- [Exercise prompt]: Go to the line below containing "Диммер поворотно-нажимной, 315Вт" and print exactly from there through the line containing "Next (468, 161)", both included. Print nothing else.

Pixel coordinate grounding data
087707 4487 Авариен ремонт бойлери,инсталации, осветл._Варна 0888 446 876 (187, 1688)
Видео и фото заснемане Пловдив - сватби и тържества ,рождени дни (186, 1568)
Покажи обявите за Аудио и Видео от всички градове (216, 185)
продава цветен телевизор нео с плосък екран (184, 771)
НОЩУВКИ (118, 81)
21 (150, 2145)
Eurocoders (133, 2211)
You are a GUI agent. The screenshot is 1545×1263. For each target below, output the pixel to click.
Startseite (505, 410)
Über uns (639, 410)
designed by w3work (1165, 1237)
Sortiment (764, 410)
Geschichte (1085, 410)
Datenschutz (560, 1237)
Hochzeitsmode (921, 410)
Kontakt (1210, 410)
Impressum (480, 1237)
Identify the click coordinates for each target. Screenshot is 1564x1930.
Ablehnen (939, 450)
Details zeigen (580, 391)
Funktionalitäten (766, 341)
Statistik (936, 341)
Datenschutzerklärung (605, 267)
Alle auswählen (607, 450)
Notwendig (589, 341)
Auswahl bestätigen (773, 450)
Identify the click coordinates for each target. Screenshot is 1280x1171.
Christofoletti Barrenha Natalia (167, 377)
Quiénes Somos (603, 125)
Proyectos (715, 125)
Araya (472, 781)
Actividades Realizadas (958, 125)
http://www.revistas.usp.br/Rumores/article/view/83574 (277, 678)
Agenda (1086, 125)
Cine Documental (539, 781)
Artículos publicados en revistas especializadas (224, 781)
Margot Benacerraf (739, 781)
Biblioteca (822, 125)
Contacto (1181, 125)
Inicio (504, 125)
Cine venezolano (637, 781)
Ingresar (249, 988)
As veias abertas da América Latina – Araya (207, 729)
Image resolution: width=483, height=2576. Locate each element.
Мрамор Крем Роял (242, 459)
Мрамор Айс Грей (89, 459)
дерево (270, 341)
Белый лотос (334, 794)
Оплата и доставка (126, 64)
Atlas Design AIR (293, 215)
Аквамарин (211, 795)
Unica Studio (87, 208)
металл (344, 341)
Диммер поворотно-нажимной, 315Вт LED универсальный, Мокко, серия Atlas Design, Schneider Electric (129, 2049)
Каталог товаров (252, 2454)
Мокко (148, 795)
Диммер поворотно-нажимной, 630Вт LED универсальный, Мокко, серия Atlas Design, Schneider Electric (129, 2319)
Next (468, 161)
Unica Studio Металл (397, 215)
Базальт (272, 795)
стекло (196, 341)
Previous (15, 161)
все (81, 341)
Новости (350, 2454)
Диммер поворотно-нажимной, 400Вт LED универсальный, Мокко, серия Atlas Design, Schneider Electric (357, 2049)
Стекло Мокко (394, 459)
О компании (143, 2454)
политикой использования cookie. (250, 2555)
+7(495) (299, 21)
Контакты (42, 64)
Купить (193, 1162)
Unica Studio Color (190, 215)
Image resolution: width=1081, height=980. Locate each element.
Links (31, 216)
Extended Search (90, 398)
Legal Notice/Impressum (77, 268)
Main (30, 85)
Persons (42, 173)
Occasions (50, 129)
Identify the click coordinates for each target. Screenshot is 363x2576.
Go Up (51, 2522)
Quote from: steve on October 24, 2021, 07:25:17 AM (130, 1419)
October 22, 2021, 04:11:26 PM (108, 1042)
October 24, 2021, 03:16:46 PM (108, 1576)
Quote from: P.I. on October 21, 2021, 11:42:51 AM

- [Finished task]:
Диммер поворотно-нажимной, 315Вт LED универсальный, Мокко, серия Atlas Design, Schneider Electric (129, 2049)
Каталог товаров (252, 2454)
Мокко (148, 795)
Диммер поворотно-нажимной, 630Вт LED универсальный, Мокко, серия Atlas Design, Schneider Electric (129, 2319)
Next (468, 161)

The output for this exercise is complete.